O presidente do PSD desafiou este domingo o Governo a aumentar as pensões no início do próximo ano, em vez de o fazer em agosto, próximo da realização das eleições autárquicas de 2017.

O presidente do PSD, Pedro Passos Coelho, desafiou este domingo o Governo a aumentar as pensões no início do próximo ano, em vez de o fazer em agosto, próximo da realização das eleições autárquicas de 2017.

“O Governo que diga quanto é que tem para aumentar as pensões, dentro dos equilíbrios delicados que atingiu. Mas o que quer que tenha para aumentar as pensões abaixo de 628 euros por mês, estamos a falar, portanto, de pensões baixas, que distribua esse dinheiro que tem para o aumento das pensões de uma forma equitativa, para todos, a partir de 01 de janeiro, não é em agosto”, afirmou.

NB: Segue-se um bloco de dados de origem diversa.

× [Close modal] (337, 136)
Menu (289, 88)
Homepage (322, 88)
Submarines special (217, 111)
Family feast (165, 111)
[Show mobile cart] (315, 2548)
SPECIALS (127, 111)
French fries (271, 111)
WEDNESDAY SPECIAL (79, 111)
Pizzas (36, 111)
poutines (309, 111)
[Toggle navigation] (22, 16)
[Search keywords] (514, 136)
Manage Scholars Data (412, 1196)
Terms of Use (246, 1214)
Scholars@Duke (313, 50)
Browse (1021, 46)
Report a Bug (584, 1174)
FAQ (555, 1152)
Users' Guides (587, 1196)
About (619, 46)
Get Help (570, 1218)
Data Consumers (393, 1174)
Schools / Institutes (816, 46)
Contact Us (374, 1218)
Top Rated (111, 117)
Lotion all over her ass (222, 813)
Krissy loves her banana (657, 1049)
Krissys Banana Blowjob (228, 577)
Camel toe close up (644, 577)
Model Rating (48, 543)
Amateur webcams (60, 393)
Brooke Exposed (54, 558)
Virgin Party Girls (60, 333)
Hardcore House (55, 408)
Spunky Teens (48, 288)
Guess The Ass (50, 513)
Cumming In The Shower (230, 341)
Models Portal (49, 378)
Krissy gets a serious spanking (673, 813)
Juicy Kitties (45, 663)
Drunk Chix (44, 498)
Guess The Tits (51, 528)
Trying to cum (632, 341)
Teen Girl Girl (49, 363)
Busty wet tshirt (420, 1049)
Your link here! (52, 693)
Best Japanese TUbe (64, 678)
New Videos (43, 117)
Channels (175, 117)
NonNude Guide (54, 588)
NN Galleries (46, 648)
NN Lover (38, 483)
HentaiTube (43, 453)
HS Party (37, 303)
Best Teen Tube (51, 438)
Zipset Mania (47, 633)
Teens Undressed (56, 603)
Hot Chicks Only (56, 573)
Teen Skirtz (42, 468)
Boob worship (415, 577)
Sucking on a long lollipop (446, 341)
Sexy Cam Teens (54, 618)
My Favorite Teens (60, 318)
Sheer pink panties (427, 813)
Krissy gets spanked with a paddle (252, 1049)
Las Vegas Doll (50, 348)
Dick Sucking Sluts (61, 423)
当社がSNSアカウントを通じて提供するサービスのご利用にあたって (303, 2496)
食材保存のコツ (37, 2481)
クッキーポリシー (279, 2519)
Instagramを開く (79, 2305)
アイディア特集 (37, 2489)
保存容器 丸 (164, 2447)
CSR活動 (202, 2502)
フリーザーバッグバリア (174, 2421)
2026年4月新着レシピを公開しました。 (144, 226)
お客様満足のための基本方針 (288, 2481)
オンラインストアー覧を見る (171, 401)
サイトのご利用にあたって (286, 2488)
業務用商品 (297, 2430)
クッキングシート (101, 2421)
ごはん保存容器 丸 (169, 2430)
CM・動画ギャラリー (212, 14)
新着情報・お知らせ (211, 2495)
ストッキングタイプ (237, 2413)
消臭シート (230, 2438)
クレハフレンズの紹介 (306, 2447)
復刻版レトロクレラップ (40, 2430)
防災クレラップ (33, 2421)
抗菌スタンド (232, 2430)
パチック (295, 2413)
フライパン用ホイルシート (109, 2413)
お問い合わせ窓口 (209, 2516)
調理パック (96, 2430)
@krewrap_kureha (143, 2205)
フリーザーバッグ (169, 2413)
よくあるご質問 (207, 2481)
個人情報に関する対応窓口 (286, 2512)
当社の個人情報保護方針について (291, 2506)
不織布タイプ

O líder nacional do PSD falava na Guarda, onde presidiu à sessão de encerramento da III Academia do Poder Local, organizada pelo PSD e pelos Autarcas Social-Democratas (ASD).

Sobre o anunciado aumento das pensões, questionou ainda: “Por que é que é em agosto? Daqui até agosto não há dinheiro para pagar? O Estado só vai ter dinheiro para pagar em agosto?”.

"Está bem à vista de todos que em agosto estamos na véspera da campanha eleitoral e que o Governo faz contas de cabeça com a sua maioria. Vamos dividir a democracia pelos seus beneficiários. Quantos são os pensionistas, quantos são os servidos do Estado? Podemos-lhes dar mais qualquer coisinha para a eleição? Vamos dar.”

Pedro Passos Coelho

Presidente do PSD

“Está bem à vista de todos que em agosto estamos na véspera da campanha eleitoral e que o Governo faz contas de cabeça com a sua maioria. Vamos dividir a democracia pelos seus beneficiários. Quantos são os pensionistas, quantos são os servidos do Estado? Podemos-lhes dar mais qualquer coisinha para a eleição? Vamos dar”, disse, lembrando que “foi assim em 2009, não é novo”.

“O Governo em 2009, do PS, procedeu assim. E infelizmente teve consequências muito mais graves que esperemos que não estejam no nosso horizonte agora, mas como forma de exercer o poder, diz tudo sobre aqueles que tomam estas decisões”, rematou.

O presidente do PSD referiu ainda que “é preciso realmente perder todo o sentido da decência democrática para andar a organizar, a preparar benefícios sociais e aumentos para campanha eleitoral”. E acrescentou: “Podem fazê-lo, mas fica-lhes mal. Disse ontem [sábado] e repito, eu teria vergonha de ter este comportamento democrático.”

A justificação do Governo

No debate de especialidade do Orçamento do Estado para 2017, o ministro das Finanças, Mário Centeno, foi confrontado pela oposição com esta mesma acusação de eleitoralismo. Centeno explicou que o aumento não será feito em janeiro por dois motivos: tempo e dinheiro.

Primeiro, explicou Centeno, porque o Governo quer atribuir o aumento extraordinário por pensionista e não por pensão. Os atuais sistemas informáticos da Segurança Social não permitem apurar esta informação, pelo que será preciso tempo para implementar os novos sistemas de informação. Esse trabalho será feito no primeiro semestre de 2017, prometeu.

Segundo, porque o desenvolvimento desses sistemas informáticos exige “um investimento inicial”, assumiu Centeno. Daí que, garante, o Governo só esteja em condições de atribuir este aumento de pensões em agosto.